The precision of this salad-making robot means the customer knows the exact amount of calories the dish has.
And the new injection of money will now be used to deliver robots, which could make burritos, tacos as well as breakfast.
Sally will now be shipped off to a number of restaurants - including California-based 'Mama Mia's and the cafeteria at H-E-B Grocery Co.'s offices in Texas - so it can be tested in a real-life kitchen.
It comes after a burger-flipping robot, named Flippy, completed its first day at a fast-food joint.
David Zito, chief executive officer of Miso Robotics, who created the robot, said: "Much like self-driving vehicles, our system continuously learns from its experiences to improve over time.

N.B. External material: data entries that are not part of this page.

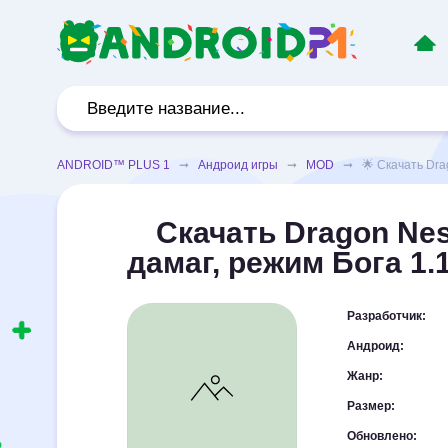
ANDROID™ PLUS 1
➞
Андроид игры
➞
MOD
➞ 🌟 Скачать Drago
Скачать Dragon Nes
дамаг, режим Бога 1.
Разработчик:
Андроид:
Жанр:
Размер:
Обновлено: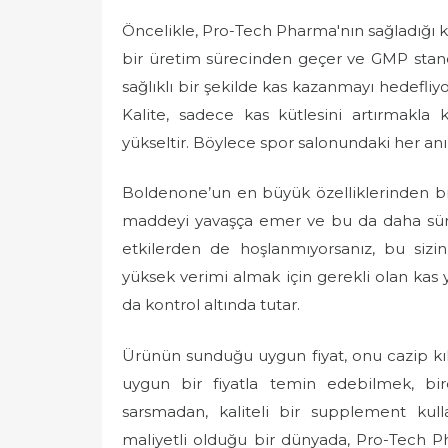
Öncelikle, Pro-Tech Pharma'nın sağladığı kal
bir üretim sürecinden geçer ve GMP standa
sağlıklı bir şekilde kas kazanmayı hedefliy
Kalite, sadece kas kütlesini artırmakla
yükseltir. Böylece spor salonundaki her anını
Boldenone’un en büyük özelliklerinden bir
maddeyi yavaşça emer ve bu da daha sürekl
etkilerden de hoşlanmıyorsanız, bu sizin 
yüksek verimi almak için gerekli olan kas
da kontrol altında tutar.
Ürünün sunduğu uygun fiyat, onu cazip kıla
uygun bir fiyatla temin edebilmek, birç
sarsmadan, kaliteli bir supplement kull
maliyetli olduğu bir dünyada, Pro-Tech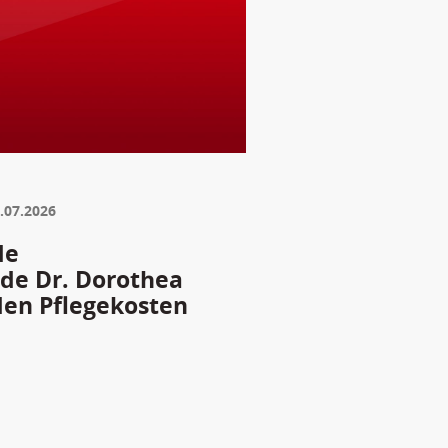
.07.2026
de
nde Dr. Dorothea
den Pflegekosten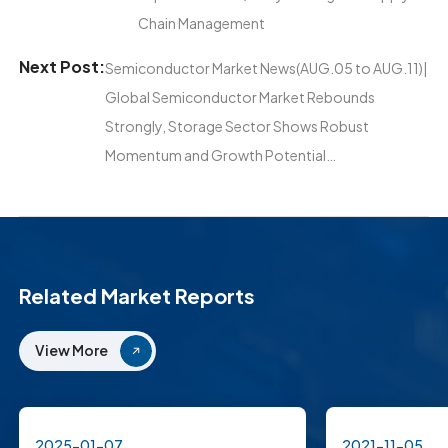
Chain Management
Next Post:
Semiconductor Market News(AUG.05 to AUG.11)|
Global Semiconductor Market Rebounds
Strongly, Storage Sector Shows Robust
Momentum and Growth Potential…
Related Market Reports
View More
2025-01-07
2021-11-05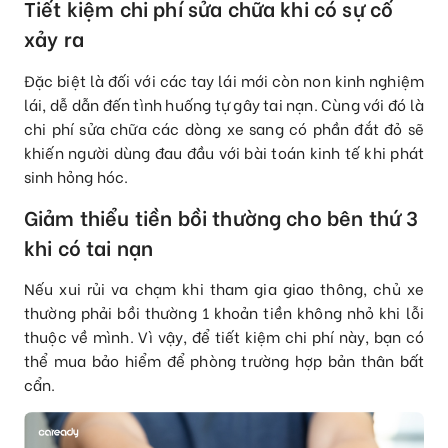
Tiết kiệm chi phí sửa chữa khi có sự cố
xảy ra
Đặc biệt là đối với các tay lái mới còn non kinh nghiệm
lái, dễ dẫn đến tình huống tự gây tai nạn. Cùng với đó là
chi phí sửa chữa các dòng xe sang có phần đắt đỏ sẽ
khiến người dùng đau đầu với bài toán kinh tế khi phát
sinh hỏng hóc.
Giảm thiểu tiền bồi thường cho bên thứ 3
khi có tai nạn
Nếu xui rủi va chạm khi tham gia giao thông, chủ xe
thường phải bồi thường 1 khoản tiền không nhỏ khi lỗi
thuộc về mình. Vì vậy, để tiết kiệm chi phí này, bạn có
thể mua bảo hiểm để phòng trường hợp bản thân bất
cẩn.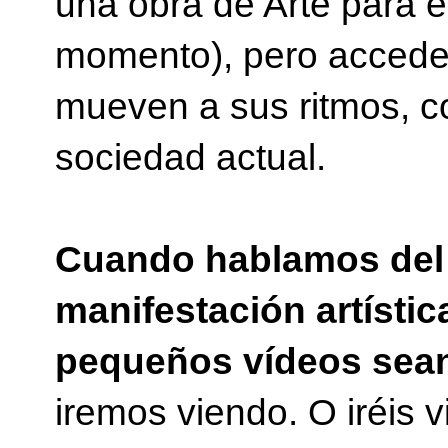
una obra de Arte para 
momento), pero accede a
mueven a sus ritmos, 
sociedad actual.
Cuando hablamos del f
manifestación artístic
pequeños vídeos sean
iremos viendo. O iréis 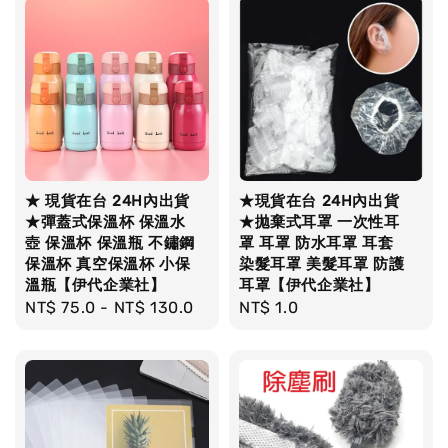
★ 現貨在台 24H內出貨
★現貨在台 24H內出貨
★彈蓋式保溫杯 保溫水
★拋棄式耳罩 一次性耳
壺 保溫杯 保溫瓶 不鏽鋼
罩 耳罩 防水耳罩 耳套
保溫杯 真空保溫杯 小保
染髮耳罩 美髮耳罩 防護
溫瓶【伊代企業社】
耳罩【伊代企業社】
Regular
NT$ 75.0
-
NT$ 130.0
Regular
NT$ 1.0
price
price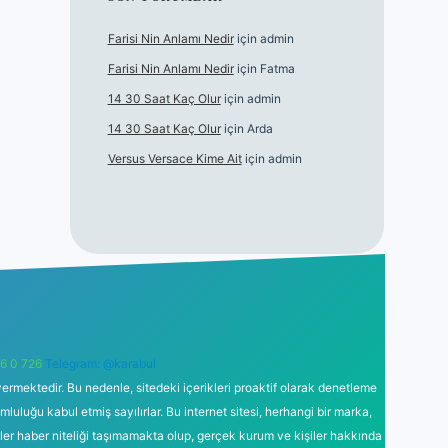
Farisi Nin Anlamı Nedir
için
admin
Farisi Nin Anlamı Nedir
için
Fatma
14 30 Saat Kaç Olur
için
admin
14 30 Saat Kaç Olur
için
Arda
Versus Versace Kime Ait
için
admin
6 0 726
Telegram: @karabul
ermektedir. Bu nedenle, sitedeki içerikleri proaktif olarak denetleme
uğu kabul etmiş sayılırlar. Bu internet sitesi, herhangi bir marka,
kler haber niteliği taşımamakta olup, gerçek kurum ve kişiler hakkında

"Though we are starting with the relatively 'simple' task of cooking burgers, our proprietary AI software allows our kitchen assistants to be adaptable and therefore can be trained to help with almost any dull, dirty or dangerous task in a commercial kitchen - whether it's frying chicken, cutting vegetables or final plating."
Flippy spent the day at CaliBurger in California, where he cooked and flipped burgers all day with ease.
It works by using cameras and sensors to detect when the burger is cooked to perfection.
And Caliburger says the robot will bring benefits to their store, meaning the food will be made "faster, safer and with fewer errors."